Es ist Donnerstag, 20.20 Uhr. Ich fahre mit dem Auto auf der Bundesstraße 85 Richtung Kulmbach, es ist kaum Verkehr. An der ersten großen Kreuzung zeigt die Ampel Rot. Ich bin der Einzige, eigentlich ...
Es ist Donnerstag, 20.20 Uhr. Ich fahre mit dem Auto auf der Bundesstraße 85 Richtung Kulmbach, es ist kaum Verkehr. An der ersten großen Kreuzung zeigt die Ampel Rot. Ich bin der Einzige, eigentlich bräuchte es sie nicht und auch keine weiteren Verkehrsschilder in die Innenstadt, überall Leere. Überall Vorfahrt. Es hat etwas Gespenstiges, so als wäre Fliegeralarm zu Kriegszeiten.
Ich stelle das Auto am Holzmarkt ab, hole das Fahrrad raus und drehe eine langsame Runde durchs Zentrum der Bierstadt. Mit Stops, um die Wirkung zu spüren, das Ungewohnte, das einen fast ein bisschen Angst macht. Am Döner-Verkaufsstand, bis 22 Uhr offen, eine junge Dame, sie hat noch Hunger, bleibt im Abstand zum Verkäufer, kein Wort zuviel, die Bestellung und "Tschüß".
Ob noch einer kommt?
Warten auf den nächsten Kunden. Ob überhaupt noch einer kommt? Wer weiß ?
Die Rathausuhr schlägt neun Mal, ich sitze länger auf der Bank vor dem "Sanremo", keine Menschenseele, keiner, der einen Hund spazieren führt, keine Katze läuft über den Weg. Ein Hermes-Lieferauto und ein Pizza-Service unterbrechen die Stille, die Plassenburg steht da wie immer, matt angeleuchtet. Vereinshaus und Rathaus in vollem Lichterglanz.

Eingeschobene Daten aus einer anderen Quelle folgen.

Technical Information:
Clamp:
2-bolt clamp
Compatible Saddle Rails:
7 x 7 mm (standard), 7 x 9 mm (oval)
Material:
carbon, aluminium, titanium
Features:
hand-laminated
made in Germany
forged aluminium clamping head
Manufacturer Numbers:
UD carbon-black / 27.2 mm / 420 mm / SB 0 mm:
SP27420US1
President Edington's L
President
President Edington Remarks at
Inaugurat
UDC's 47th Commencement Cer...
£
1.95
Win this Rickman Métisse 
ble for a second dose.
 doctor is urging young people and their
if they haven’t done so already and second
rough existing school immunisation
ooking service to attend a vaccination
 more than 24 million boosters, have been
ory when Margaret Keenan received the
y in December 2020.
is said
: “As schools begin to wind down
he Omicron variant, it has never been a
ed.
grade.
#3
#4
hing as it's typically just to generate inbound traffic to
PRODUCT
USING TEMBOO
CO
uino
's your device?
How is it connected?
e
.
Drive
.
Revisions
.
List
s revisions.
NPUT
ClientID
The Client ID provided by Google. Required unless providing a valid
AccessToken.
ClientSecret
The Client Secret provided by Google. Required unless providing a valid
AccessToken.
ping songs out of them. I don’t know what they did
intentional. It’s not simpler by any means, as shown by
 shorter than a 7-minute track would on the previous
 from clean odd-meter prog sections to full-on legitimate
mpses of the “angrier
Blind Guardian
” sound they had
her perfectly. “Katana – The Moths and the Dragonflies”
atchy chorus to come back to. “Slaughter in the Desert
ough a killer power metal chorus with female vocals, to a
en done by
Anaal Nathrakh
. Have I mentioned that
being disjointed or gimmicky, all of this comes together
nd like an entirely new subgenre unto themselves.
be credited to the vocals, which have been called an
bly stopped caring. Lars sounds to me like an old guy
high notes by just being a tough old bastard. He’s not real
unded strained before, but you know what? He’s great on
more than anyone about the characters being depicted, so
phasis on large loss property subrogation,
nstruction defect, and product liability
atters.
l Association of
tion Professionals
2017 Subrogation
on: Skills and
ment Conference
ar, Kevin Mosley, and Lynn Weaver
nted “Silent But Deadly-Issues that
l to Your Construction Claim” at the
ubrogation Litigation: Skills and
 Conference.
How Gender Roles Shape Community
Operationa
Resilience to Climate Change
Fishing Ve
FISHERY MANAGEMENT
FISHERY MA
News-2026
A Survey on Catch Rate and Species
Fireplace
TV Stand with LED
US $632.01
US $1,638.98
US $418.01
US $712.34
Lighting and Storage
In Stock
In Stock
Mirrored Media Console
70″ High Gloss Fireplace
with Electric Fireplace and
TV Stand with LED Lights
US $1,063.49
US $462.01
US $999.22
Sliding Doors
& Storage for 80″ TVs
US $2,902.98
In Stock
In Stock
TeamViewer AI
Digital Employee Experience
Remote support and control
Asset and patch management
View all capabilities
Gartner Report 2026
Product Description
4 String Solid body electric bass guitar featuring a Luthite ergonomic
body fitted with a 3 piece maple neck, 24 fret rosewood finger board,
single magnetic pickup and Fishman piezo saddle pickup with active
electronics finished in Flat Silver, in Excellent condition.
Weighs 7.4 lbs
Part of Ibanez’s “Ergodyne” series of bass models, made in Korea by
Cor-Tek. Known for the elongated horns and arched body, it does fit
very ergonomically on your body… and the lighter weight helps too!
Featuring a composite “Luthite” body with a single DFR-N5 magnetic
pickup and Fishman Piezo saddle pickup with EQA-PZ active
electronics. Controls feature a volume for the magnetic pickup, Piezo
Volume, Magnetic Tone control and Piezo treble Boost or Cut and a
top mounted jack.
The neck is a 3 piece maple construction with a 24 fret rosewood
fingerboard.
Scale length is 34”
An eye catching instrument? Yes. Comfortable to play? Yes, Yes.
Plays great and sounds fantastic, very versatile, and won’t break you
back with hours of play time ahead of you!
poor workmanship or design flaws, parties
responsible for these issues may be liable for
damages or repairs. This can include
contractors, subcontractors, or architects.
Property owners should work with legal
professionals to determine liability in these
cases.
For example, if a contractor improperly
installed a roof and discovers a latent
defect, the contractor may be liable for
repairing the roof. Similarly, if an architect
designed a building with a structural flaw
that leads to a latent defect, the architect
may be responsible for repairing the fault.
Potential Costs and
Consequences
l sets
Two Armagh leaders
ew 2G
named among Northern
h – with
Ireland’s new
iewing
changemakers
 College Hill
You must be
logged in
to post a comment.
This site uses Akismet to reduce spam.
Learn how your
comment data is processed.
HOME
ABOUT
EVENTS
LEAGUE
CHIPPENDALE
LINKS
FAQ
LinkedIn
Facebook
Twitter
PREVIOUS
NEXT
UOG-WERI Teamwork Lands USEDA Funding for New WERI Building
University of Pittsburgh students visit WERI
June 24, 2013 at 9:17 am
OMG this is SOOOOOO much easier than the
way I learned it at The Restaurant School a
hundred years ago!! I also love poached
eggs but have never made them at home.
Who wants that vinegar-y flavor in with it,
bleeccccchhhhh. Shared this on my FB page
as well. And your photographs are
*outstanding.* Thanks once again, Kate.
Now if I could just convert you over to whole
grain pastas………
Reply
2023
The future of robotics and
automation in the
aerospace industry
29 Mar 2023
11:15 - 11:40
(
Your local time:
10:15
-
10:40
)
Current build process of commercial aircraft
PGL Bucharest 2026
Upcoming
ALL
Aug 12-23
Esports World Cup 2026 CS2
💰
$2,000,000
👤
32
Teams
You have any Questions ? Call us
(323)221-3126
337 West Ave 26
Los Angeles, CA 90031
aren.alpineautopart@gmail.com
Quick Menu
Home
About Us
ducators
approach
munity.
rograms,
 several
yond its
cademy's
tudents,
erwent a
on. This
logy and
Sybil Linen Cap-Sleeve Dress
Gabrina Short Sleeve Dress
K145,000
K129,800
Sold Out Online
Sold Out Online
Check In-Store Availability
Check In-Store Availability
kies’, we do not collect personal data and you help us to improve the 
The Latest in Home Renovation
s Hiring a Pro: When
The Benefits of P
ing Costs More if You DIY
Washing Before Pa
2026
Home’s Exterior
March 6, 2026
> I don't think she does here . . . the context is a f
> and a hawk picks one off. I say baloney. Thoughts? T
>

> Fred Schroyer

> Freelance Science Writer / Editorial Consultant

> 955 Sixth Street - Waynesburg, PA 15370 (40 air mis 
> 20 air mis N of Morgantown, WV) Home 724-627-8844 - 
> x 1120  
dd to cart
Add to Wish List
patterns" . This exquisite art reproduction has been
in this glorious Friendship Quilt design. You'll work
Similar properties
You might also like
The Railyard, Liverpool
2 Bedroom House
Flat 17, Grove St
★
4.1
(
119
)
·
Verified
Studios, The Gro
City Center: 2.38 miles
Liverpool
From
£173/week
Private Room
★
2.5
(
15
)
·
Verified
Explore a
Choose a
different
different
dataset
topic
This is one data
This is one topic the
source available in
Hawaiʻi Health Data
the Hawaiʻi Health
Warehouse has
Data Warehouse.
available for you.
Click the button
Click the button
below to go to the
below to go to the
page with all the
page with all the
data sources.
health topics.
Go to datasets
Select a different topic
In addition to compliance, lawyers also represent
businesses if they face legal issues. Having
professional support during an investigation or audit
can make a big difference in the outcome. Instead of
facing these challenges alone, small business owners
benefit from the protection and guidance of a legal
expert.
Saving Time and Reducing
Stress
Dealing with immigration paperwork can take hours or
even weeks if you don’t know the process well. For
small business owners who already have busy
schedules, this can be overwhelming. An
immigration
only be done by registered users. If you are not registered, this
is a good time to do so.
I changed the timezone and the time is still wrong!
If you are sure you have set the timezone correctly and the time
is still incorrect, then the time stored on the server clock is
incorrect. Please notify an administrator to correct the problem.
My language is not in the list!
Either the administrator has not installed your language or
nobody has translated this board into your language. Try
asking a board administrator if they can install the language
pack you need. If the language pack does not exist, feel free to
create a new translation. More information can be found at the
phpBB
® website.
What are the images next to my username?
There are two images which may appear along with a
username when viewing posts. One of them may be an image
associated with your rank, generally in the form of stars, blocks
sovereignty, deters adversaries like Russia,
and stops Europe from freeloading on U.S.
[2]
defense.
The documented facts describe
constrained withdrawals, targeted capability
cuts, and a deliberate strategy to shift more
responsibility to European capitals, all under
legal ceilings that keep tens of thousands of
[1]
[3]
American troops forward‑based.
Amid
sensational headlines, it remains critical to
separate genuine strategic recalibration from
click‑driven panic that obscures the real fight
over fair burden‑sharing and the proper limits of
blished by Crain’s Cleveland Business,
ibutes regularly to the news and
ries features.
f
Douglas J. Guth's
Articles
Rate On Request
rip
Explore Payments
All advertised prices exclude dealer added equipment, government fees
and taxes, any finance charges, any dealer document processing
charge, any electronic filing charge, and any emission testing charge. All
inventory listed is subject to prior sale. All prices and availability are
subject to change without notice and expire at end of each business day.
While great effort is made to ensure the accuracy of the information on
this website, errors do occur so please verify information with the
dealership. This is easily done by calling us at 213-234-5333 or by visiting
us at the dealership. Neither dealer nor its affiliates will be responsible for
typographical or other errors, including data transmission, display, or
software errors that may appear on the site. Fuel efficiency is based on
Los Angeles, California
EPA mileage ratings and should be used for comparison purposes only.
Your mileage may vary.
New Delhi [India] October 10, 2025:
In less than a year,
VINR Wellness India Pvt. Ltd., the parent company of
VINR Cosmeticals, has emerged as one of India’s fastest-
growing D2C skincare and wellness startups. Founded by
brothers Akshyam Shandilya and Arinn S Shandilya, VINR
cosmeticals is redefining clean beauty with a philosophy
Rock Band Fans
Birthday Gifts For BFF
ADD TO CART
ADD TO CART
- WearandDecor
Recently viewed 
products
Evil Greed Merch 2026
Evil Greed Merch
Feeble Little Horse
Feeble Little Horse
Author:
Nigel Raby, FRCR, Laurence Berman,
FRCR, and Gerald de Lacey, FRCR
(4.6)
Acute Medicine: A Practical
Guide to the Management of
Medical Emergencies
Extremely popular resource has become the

Aber etwas ist anders. Wenn man von Corona nichts wüsste, würde man es einen paradiesischen Zustand nennen. Keine Abgase, keinerlei Verkehrslärm mehr, ein undefinierbares Nichts. Ein leichter Luftzug fährt über das Haar, es bewegt sich doch was. Selbst wenn mal ein Auto kommt, es hat ein anderes Tempo als gewohnt, fährt fast flüsternd , als wollte es die Stille nicht stören. Ein trügerischer Friede.
Dann gegen Zehn, auf demWeg in die Obere Stadt, zur Kirche Unsere Liebe Frau und zurück zum Holzmarkt. Eine Mutter mit kleiner Tochter und zwei winzigen Hunden, ein Mann, der nur kurz frische Luft schnappen will - und im nötigen Abstand ein längeres, nettes Gespräch mit einem, der schnell draußen eine raucht.
Einsteigen ins Auto und heim, die Kilometer werden wie auf einer Einbahnstraße abgespult.